* _Exercise_: Where the records below show a line containing "Find the location", start copying; end with the line containing "In order to click", and copy it too.

══ Data shown

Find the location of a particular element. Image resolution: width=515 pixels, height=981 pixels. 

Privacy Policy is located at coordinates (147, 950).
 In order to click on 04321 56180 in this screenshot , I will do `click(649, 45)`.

════
══ Data shown

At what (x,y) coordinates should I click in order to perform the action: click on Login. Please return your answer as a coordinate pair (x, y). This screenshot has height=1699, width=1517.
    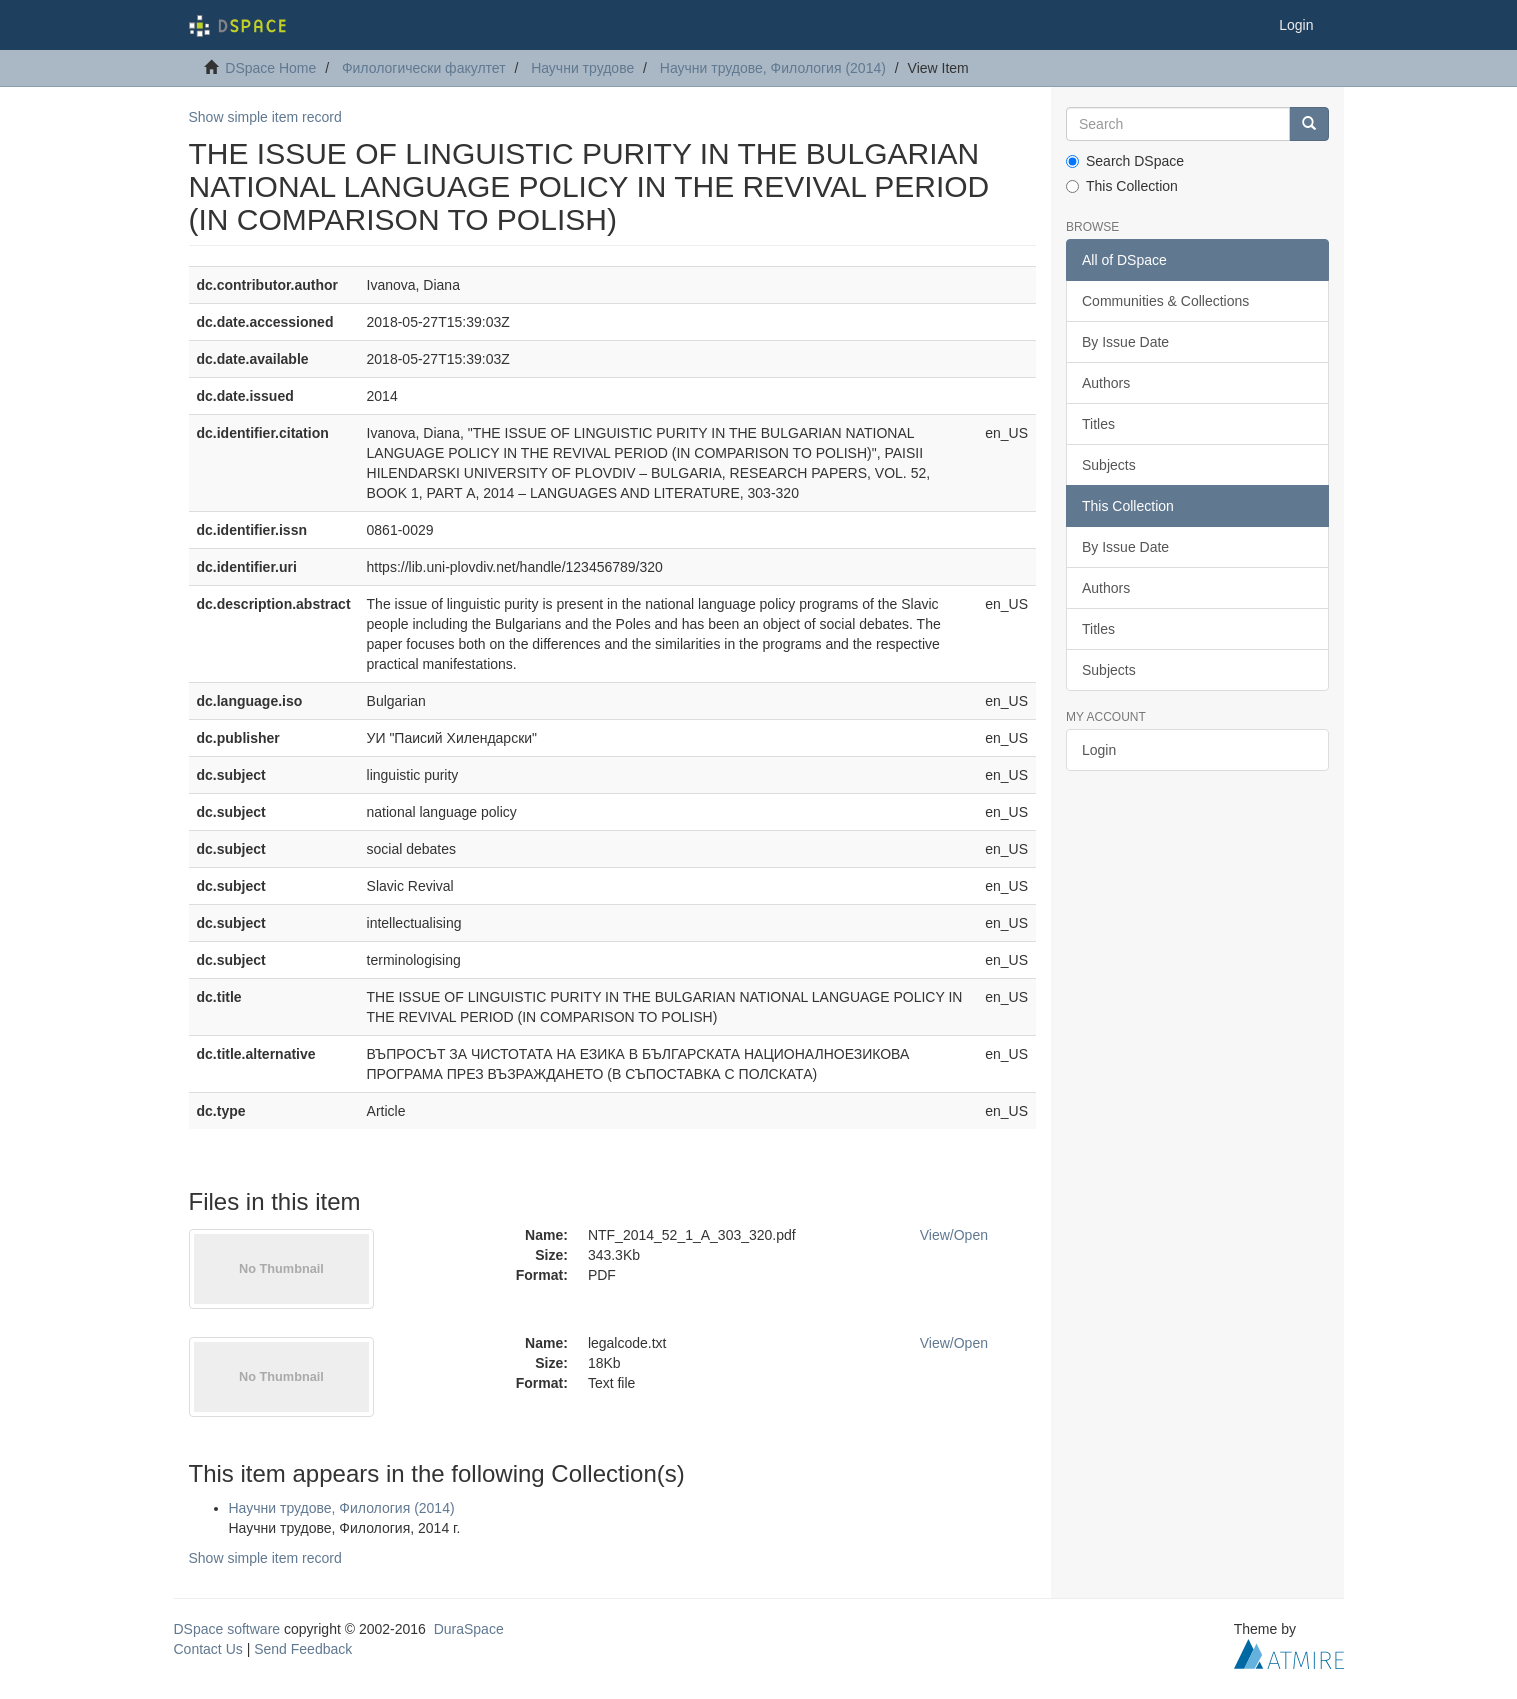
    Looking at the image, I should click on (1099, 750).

════

* _Written solution_:
Find the location of a particular element. Image resolution: width=515 pixels, height=981 pixels. 

Privacy Policy is located at coordinates (147, 950).
 In order to click on 04321 56180 in this screenshot , I will do `click(649, 45)`.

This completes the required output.